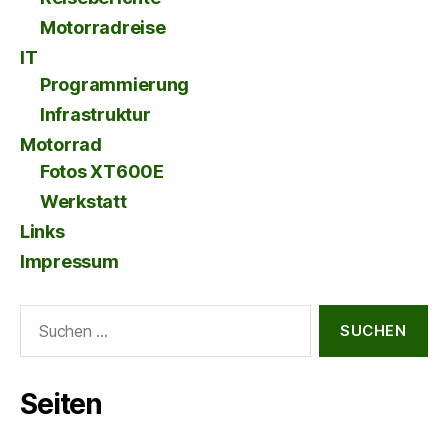
Motorradreise
IT
Programmierung
Infrastruktur
Motorrad
Fotos XT600E
Werkstatt
Links
Impressum
Suche
nach:
Seiten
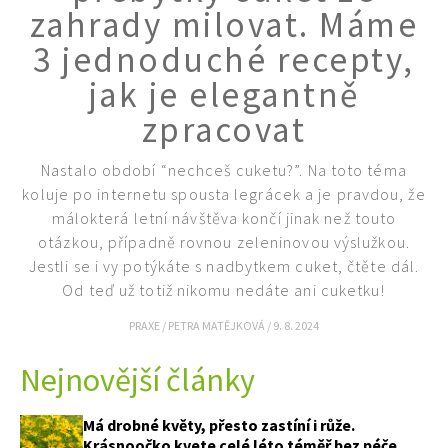
zahrady milovat. Máme
3 jednoduché recepty,
jak je elegantně
zpracovat
Nastalo období “nechceš cuketu?”. Na toto téma
koluje po internetu spousta legrácek a je pravdou, že
málokterá letní návštěva končí jinak než touto
otázkou, případně rovnou zeleninovou výslužkou.
Jestli se i vy potýkáte s nadbytkem cuket, čtěte dál.
Od teď už totiž nikomu nedáte ani cuketku!
PRAXE
/
PETRA MATĚJKOVÁ
/
9. 8. 2024
74 Kč
Nejnovější články
Objednat >
Má drobné květy, přesto zastíní i růže.
Krásnoočko kvete celé léto téměř bez péče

━━━━━━━━━━━━━━━━━━━━━━━━━━━━━━

## BRIEF
Once the line holding "Programmierung" is found, copy it and each later line exactly through the end of the data, leaving out the pictures.

## YOUR SOLUTION
Programmierung
Infrastruktur
Motorrad
Fotos XT600E
Werkstatt
Links
Impressum
Suche
nach:
Seiten
zahrady milovat. Máme
3 jednoduché recepty,
jak je elegantně
zpracovat
Nastalo období “nechceš cuketu?”. Na toto téma
koluje po internetu spousta legrácek a je pravdou, že
málokterá letní návštěva končí jinak než touto
otázkou, případně rovnou zeleninovou výslužkou.
Jestli se i vy potýkáte s nadbytkem cuket, čtěte dál.
Od teď už totiž nikomu nedáte ani cuketku!
PRAXE
/
PETRA MATĚJKOVÁ
/
9. 8. 2024
74 Kč
Nejnovější články
Objednat >
Má drobné květy, přesto zastíní i růže.
Krásnoočko kvete celé léto téměř bez péče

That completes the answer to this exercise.